━━ Exercise data ━━

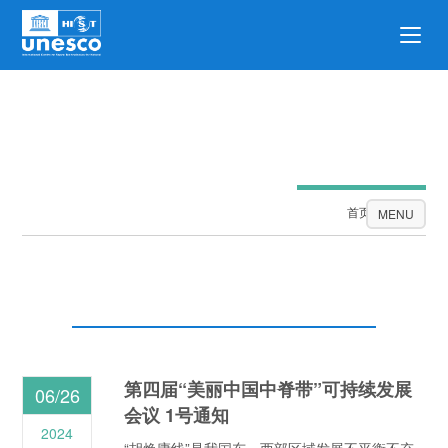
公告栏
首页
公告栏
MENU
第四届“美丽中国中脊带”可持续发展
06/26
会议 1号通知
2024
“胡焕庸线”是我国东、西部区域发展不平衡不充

━━━
━━ Exercise data ━━

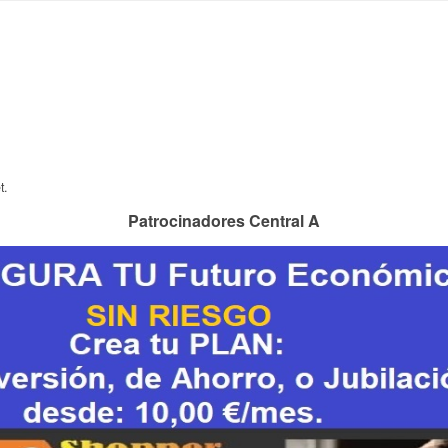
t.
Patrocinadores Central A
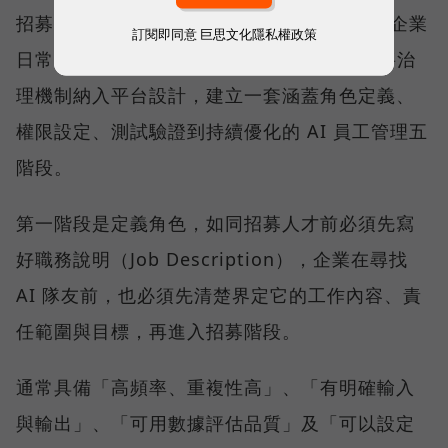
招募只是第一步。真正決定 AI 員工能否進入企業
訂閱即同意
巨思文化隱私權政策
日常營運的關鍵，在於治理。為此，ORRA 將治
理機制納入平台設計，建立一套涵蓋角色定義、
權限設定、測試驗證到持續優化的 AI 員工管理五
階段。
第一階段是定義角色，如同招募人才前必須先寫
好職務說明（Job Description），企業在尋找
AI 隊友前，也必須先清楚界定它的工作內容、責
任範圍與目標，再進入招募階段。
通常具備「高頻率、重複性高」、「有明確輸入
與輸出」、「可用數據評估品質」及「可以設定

━━━
━━ Exercise data ━━

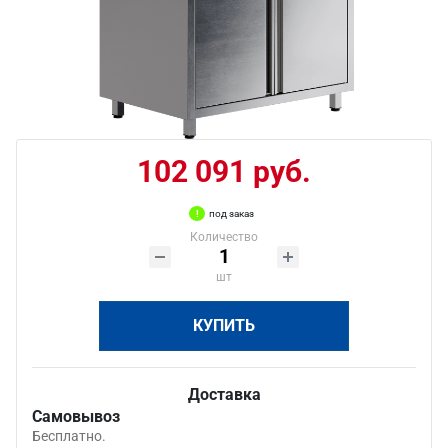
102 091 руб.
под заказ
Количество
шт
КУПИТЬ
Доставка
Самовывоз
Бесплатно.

━━━

:: Work item ::
In the listing above, find the line containing "Patrocinadores Central A" and the line containing "與輸出」、「可用數據評估品質」及「可以設定". Print those two lines and every line between them exactly, with no pictures.

:: Finished task ::
Patrocinadores Central A
招募只是第一步。真正決定 AI 員工能否進入企業
訂閱即同意
巨思文化隱私權政策
日常營運的關鍵，在於治理。為此，ORRA 將治
理機制納入平台設計，建立一套涵蓋角色定義、
權限設定、測試驗證到持續優化的 AI 員工管理五
階段。
第一階段是定義角色，如同招募人才前必須先寫
好職務說明（Job Description），企業在尋找
AI 隊友前，也必須先清楚界定它的工作內容、責
任範圍與目標，再進入招募階段。
通常具備「高頻率、重複性高」、「有明確輸入
與輸出」、「可用數據評估品質」及「可以設定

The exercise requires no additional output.